Il y a trente ans, le Premier ministre Netanyahu accusait la gauche « d’oublier ce que signifie être juif ». Mais ce sont Netanyahu et ses alliés qui ont oublié les fondements fondamentaux du judaïsme. Il s’agit notamment du pidyon shevuyim – la rédemption des captifs – considéré comme l’un des commandements les plus importants et l’engagement le plus fondamental d’un État juif : ne pas abandonner son propre peuple.

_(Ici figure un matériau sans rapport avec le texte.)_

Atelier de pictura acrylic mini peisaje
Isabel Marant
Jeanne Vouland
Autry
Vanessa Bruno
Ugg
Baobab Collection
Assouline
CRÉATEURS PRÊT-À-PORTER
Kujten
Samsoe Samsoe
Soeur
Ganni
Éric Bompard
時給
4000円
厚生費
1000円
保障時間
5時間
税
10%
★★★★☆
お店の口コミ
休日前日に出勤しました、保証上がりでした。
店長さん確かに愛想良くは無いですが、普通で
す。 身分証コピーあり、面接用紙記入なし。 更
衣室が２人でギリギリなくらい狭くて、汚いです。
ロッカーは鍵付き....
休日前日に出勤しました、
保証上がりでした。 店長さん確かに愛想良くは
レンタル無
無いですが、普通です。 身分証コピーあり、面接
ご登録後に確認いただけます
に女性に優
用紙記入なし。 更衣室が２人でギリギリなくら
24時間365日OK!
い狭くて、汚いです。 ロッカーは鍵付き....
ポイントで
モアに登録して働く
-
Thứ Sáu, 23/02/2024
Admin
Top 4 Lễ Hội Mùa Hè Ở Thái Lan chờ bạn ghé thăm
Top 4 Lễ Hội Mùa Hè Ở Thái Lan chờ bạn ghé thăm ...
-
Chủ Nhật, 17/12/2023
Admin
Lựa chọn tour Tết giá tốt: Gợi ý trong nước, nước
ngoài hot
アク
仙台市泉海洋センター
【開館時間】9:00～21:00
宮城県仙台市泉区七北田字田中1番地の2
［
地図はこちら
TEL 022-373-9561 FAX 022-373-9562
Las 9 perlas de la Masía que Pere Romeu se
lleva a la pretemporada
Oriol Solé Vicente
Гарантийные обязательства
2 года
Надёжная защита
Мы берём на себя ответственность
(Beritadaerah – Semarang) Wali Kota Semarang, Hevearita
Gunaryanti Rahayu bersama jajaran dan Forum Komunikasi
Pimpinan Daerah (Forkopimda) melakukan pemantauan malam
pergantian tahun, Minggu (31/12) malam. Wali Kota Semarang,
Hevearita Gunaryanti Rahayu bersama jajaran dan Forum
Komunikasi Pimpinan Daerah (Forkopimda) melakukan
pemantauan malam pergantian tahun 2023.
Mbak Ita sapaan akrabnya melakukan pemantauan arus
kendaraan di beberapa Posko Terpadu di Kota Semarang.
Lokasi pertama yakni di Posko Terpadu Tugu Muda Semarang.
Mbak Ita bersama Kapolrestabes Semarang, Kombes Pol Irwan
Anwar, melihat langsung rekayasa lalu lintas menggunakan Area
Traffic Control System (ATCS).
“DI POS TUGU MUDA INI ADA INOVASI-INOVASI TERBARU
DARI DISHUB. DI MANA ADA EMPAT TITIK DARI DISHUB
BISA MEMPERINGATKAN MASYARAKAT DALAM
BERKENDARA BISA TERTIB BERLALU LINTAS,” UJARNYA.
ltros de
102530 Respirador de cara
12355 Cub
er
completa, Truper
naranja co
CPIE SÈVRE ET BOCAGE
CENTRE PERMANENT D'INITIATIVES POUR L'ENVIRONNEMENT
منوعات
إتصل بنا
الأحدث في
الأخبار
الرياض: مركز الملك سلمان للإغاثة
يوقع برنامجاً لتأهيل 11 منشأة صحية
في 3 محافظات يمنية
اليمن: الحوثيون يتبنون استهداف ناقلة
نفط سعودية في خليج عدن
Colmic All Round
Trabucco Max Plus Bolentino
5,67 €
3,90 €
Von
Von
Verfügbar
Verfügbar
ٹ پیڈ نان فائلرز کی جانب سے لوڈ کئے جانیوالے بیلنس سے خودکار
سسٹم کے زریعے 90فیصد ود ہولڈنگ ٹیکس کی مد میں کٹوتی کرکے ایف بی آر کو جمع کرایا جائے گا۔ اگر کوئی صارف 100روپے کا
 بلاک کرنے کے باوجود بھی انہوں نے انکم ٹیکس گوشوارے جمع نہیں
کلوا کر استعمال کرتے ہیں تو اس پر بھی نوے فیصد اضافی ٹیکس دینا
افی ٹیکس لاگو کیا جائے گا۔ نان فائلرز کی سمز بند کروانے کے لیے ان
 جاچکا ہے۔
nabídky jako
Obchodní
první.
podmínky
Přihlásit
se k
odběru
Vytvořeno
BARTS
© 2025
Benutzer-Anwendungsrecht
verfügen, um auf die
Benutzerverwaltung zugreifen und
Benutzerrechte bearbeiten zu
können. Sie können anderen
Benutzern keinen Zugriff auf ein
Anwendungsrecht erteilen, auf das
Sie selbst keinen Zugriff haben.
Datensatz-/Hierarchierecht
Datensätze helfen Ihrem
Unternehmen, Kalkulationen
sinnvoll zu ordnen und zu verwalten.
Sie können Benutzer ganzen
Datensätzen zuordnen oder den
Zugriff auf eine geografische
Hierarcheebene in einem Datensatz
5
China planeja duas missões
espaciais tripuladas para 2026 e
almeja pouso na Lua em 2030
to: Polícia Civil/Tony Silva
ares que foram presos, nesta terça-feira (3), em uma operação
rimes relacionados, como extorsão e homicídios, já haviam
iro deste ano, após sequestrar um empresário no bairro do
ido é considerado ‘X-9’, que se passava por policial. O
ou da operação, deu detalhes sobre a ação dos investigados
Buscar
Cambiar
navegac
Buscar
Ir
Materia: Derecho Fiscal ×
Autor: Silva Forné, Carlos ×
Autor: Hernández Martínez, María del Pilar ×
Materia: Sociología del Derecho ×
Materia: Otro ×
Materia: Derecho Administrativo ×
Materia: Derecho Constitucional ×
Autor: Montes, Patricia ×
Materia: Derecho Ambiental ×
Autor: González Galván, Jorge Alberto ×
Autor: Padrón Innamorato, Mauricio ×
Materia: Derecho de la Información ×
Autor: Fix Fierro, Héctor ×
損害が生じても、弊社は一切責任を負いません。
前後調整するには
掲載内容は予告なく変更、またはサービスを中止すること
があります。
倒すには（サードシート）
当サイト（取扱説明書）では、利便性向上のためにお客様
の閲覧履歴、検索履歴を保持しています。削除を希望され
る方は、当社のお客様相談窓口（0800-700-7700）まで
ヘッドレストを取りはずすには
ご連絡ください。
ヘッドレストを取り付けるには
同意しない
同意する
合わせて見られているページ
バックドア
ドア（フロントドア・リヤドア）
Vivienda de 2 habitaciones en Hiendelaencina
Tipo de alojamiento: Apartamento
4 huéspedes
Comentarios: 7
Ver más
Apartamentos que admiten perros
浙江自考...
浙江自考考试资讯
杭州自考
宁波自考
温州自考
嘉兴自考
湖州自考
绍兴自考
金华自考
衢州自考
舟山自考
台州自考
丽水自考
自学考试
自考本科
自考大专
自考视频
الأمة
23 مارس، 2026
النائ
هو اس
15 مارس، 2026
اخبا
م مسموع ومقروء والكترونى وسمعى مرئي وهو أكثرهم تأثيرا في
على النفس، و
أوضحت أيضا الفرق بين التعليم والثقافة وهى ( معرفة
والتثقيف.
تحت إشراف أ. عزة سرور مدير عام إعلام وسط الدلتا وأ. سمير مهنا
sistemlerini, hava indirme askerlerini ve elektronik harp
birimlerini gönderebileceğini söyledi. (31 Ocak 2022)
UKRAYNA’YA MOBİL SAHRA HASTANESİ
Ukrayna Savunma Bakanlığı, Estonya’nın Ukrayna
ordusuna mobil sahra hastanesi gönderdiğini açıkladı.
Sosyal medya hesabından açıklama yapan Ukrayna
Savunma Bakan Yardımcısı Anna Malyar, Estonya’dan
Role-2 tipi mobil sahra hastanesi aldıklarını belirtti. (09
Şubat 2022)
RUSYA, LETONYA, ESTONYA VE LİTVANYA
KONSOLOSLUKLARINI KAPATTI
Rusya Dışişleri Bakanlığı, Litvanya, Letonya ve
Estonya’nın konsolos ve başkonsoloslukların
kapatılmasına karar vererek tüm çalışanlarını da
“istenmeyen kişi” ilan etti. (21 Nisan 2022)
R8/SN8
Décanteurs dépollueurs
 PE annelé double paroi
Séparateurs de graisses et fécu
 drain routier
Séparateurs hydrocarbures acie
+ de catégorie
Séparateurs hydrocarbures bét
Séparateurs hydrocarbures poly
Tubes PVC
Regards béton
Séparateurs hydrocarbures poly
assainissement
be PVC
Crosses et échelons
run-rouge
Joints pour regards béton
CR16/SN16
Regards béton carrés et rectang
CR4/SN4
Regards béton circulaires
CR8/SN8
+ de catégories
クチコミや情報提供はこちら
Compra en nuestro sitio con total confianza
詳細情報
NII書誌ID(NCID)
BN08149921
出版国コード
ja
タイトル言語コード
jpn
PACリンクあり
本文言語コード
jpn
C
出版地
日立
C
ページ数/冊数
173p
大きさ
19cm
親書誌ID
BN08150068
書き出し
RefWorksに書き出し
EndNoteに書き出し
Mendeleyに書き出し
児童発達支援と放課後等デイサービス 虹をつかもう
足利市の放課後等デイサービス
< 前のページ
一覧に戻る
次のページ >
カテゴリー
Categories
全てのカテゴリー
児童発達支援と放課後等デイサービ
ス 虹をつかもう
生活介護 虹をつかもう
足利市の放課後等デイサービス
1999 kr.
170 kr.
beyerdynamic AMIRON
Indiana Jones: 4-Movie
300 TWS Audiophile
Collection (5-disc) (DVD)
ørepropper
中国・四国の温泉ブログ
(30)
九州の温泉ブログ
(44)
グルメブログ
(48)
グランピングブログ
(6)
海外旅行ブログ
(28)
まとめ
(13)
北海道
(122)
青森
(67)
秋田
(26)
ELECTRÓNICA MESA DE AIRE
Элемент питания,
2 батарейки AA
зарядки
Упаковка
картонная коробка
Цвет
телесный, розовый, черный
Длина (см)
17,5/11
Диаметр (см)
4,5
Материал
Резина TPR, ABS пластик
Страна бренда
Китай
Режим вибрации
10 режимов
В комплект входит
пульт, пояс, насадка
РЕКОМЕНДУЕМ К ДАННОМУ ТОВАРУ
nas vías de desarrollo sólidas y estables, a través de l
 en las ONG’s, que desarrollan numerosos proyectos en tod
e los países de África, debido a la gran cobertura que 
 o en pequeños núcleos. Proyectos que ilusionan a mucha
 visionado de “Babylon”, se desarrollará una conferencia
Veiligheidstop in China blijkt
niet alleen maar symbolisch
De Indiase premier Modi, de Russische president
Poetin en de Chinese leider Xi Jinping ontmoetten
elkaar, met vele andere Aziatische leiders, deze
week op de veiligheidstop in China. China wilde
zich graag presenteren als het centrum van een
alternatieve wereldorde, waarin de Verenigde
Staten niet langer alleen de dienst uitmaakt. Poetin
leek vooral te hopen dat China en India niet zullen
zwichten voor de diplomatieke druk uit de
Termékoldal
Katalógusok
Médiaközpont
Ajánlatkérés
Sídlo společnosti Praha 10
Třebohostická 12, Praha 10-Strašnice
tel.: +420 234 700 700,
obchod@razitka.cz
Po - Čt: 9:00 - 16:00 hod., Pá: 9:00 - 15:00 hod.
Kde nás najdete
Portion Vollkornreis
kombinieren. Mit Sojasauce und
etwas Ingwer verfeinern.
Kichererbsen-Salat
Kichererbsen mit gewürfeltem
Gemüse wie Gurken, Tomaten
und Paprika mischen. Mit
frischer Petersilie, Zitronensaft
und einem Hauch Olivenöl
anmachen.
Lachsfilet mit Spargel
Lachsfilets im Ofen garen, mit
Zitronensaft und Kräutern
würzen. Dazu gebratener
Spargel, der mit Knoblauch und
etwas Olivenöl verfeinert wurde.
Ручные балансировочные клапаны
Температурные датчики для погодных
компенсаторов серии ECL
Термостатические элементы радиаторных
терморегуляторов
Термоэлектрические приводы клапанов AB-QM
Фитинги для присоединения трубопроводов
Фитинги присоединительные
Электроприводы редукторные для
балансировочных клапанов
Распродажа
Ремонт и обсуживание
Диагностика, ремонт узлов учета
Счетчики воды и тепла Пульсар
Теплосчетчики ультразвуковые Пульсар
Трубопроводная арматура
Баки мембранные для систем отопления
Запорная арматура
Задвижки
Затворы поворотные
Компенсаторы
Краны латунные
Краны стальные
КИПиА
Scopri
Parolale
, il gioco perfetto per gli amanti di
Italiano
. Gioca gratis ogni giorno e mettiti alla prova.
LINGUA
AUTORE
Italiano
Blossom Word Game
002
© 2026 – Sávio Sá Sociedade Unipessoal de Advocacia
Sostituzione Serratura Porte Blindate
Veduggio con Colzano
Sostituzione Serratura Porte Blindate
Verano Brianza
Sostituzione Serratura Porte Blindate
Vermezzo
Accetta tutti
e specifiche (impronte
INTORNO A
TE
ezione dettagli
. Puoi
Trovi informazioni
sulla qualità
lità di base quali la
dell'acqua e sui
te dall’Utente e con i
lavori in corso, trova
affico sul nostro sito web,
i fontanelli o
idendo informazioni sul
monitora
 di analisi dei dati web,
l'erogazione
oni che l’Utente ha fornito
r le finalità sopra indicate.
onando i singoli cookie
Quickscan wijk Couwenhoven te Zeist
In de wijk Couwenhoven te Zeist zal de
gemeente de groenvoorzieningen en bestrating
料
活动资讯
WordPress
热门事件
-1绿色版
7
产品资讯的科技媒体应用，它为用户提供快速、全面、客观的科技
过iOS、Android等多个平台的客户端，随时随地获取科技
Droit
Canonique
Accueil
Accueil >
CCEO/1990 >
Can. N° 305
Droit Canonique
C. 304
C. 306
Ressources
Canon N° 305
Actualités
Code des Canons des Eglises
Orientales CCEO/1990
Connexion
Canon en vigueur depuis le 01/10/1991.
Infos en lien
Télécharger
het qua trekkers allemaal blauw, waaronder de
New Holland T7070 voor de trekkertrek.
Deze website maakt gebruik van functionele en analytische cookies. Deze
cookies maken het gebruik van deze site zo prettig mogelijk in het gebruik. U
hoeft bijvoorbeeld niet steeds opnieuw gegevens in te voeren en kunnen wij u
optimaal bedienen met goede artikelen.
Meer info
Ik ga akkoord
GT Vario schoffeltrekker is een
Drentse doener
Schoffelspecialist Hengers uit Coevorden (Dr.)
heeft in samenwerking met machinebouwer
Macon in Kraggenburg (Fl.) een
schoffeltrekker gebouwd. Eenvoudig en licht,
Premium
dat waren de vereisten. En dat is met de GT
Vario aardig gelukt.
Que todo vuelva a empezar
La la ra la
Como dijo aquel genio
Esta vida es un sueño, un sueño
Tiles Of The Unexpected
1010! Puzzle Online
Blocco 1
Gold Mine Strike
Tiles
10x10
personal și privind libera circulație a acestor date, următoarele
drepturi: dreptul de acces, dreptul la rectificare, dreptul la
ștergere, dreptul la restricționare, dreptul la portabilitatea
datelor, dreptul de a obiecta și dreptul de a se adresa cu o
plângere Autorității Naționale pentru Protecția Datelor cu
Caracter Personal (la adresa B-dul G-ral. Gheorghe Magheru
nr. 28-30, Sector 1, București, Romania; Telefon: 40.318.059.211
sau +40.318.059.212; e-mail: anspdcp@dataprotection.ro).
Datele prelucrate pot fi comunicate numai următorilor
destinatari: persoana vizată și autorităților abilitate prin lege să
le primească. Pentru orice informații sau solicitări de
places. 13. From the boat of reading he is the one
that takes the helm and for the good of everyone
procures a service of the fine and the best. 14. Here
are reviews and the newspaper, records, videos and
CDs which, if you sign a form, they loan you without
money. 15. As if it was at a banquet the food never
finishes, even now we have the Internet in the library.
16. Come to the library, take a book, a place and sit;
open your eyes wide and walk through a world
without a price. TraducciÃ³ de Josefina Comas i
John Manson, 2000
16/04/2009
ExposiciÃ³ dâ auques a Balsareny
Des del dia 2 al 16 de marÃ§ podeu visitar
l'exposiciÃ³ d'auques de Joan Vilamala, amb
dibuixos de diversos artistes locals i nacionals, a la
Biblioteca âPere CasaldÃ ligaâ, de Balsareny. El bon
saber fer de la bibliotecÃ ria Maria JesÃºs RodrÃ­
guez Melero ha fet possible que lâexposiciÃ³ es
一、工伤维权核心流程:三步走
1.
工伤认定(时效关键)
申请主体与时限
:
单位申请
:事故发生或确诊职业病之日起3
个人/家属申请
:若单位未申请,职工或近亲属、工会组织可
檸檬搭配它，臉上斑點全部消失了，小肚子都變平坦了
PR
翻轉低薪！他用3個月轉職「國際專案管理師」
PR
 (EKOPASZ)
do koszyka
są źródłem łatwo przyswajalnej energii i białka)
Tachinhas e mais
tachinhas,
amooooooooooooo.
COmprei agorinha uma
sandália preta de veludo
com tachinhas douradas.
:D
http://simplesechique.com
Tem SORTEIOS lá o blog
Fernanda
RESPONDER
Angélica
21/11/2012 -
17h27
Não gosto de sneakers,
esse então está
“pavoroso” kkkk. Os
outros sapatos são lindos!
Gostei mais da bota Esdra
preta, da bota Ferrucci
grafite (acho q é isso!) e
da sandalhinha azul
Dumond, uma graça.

Certains Juifs américains pensent que nous n’avons pas le droit de commenter les questions de sécurité israélienne ou que toute critique d’Israël alimente l’antisémitisme. Et pourtant, une trop grande partie de la communauté juive américaine donne son feu vert aux organisations qui ont soutenu la campagne de Netanyahu vers l’autocratie et les colonies, et ont même refusé les appels des familles d’otages à appeler à un accord qui mettrait fin à la guerre à Gaza et ramènerait leurs proches. maison. Les Juifs américains ne doivent pas rester les bras croisés alors qu’Israël sombre dans l’autoritarisme et le messianisme qui causent des dommages générationnels irréversibles. Soutenir Israël ne peut plus signifier arborer des épinglettes, assister à des rassemblements « pour l’unité » ou essayer de faire taire tout discours critique à l’égard d’Israël.

Au contraire, soutenir Israël et son peuple doit signifier se tenir aux côtés des Israéliens qui travaillent désespérément pour sauver leur pays du fanatisme, de la guerre sans fin et du programme des colons. Aussi douloureux que cela soit, soutenir Israël aujourd’hui nécessite de mettre de côté notre incrédulité quant au fait que les dirigeants israéliens puissent agir avec un mépris total pour le bien-être des Israéliens, sans parler du bien-être des Palestiniens. Cela signifie ne plus accorder à Netanyahu et à ses ministres le bénéfice infini du doute.

Les Juifs américains peuvent commencer par envoyer nos dons caritatifs aux courageuses organisations de la société civile israélienne plutôt qu’à des groupes qui promeuvent explicitement ou implicitement les implantations et les lois antidémocratiques. Cela signifie faire pression à la fois sur le gouvernement Netanyahu et sur les administrations américaines – sortantes et entrantes – pour mettre fin à la guerre. Nous pouvons exiger que les États-Unis respectent leurs propres lois et qu’Israël adhère aux mêmes directives en matière d’aide militaire que les autres pays, notamment en garantissant la transparence dans la manière dont l’aide est utilisée. Cela inclut le respect du délai fixé pour l’augmentation du flux d’aide humanitaire vers Gaza.

De telles mesures ne constituent pas une abdication de la sécurité des Israéliens, mais plutôt un moyen de faire pression sur Netanyahu pour qu’il mette fin à la guerre et rapatrie les otages, permettant ainsi à Israël d’avancer vers des enquêtes internes et de nouvelles élections. Et nous pouvons insister pour que nos organisations communautaires cessent de faire l’autruche et s’opposent plutôt au programme dangereux du gouvernement israélien.

Il est temps pour les Juifs américains d’adopter une position morale ferme en faveur de la vie humaine et des droits de l’homme. Ce serait la plus véritable expression de soutien à Israël et aux Israéliens, ainsi qu’à la Torah et au judaïsme.

est le PDG de T’ruah : L’appel rabbinique pour les droits de l’homme.